= Beginning of Section =
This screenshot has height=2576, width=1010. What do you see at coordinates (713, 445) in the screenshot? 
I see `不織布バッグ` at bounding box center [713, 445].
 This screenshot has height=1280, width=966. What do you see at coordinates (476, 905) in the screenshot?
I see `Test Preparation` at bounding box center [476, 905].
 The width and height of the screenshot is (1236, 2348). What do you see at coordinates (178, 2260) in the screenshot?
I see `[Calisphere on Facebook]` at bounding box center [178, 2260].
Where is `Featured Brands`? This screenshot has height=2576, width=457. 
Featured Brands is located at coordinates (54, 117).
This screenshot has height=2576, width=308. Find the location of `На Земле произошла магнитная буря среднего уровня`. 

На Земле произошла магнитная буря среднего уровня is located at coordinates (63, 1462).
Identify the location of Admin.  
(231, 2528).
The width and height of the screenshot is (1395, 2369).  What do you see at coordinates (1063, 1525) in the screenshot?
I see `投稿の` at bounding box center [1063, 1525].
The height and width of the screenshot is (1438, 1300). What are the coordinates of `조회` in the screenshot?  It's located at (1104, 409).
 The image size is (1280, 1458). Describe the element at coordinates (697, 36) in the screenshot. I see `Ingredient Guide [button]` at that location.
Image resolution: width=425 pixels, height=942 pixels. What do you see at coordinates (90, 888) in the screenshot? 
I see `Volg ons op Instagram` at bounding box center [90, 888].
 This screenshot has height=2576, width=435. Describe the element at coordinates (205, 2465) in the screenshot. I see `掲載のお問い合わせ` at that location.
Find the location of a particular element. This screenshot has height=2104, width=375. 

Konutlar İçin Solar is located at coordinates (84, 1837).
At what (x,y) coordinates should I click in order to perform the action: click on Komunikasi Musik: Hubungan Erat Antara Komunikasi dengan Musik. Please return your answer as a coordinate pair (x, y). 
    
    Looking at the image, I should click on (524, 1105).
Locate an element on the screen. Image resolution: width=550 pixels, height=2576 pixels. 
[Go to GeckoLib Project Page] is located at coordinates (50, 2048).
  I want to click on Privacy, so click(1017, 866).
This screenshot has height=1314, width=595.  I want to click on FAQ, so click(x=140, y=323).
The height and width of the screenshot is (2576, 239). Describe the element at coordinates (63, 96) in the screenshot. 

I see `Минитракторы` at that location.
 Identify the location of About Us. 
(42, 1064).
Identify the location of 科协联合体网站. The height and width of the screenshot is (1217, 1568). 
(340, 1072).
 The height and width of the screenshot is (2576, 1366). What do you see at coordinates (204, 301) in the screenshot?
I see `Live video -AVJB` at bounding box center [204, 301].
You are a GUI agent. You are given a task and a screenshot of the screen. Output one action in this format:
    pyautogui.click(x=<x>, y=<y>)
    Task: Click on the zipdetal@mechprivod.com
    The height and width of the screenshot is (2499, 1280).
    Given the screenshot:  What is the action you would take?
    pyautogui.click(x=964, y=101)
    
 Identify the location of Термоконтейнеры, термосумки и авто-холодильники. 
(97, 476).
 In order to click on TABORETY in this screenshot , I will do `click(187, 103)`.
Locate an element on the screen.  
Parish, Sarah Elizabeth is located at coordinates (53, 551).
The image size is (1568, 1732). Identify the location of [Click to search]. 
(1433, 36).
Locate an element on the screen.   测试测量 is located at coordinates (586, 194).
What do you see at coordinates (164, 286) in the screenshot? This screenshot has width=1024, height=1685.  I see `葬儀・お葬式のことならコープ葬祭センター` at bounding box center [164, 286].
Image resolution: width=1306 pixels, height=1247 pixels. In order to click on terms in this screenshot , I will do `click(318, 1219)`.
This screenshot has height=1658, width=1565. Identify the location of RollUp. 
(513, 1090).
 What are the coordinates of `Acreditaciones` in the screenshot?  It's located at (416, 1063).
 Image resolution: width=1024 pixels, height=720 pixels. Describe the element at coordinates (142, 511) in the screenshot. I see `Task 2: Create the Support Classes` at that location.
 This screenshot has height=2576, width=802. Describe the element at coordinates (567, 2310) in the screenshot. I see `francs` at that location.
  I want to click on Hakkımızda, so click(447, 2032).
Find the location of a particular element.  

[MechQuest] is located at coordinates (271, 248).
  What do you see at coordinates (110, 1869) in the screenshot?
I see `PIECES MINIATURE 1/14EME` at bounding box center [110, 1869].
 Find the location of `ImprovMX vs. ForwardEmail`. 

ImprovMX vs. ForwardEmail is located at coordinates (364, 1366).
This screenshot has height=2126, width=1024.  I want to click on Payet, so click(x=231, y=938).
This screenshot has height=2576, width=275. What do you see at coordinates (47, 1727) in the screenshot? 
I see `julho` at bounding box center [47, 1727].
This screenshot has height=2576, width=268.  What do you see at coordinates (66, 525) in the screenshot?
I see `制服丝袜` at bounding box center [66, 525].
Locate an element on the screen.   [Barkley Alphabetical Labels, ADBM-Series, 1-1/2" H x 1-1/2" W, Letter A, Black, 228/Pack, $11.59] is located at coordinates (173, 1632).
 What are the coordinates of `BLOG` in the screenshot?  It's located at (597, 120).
= End of Section =
EXERCISE GOAL:
The exact lines from the one containing "This screenshot has height=2576, width=268." through the end of the listing above are the expected output; include nothing else.

SOLUTION FOR THIS EXERCISE:
This screenshot has height=2576, width=268.  What do you see at coordinates (66, 525) in the screenshot?
I see `制服丝袜` at bounding box center [66, 525].
Locate an element on the screen.   [Barkley Alphabetical Labels, ADBM-Series, 1-1/2" H x 1-1/2" W, Letter A, Black, 228/Pack, $11.59] is located at coordinates (173, 1632).
 What are the coordinates of `BLOG` in the screenshot?  It's located at (597, 120).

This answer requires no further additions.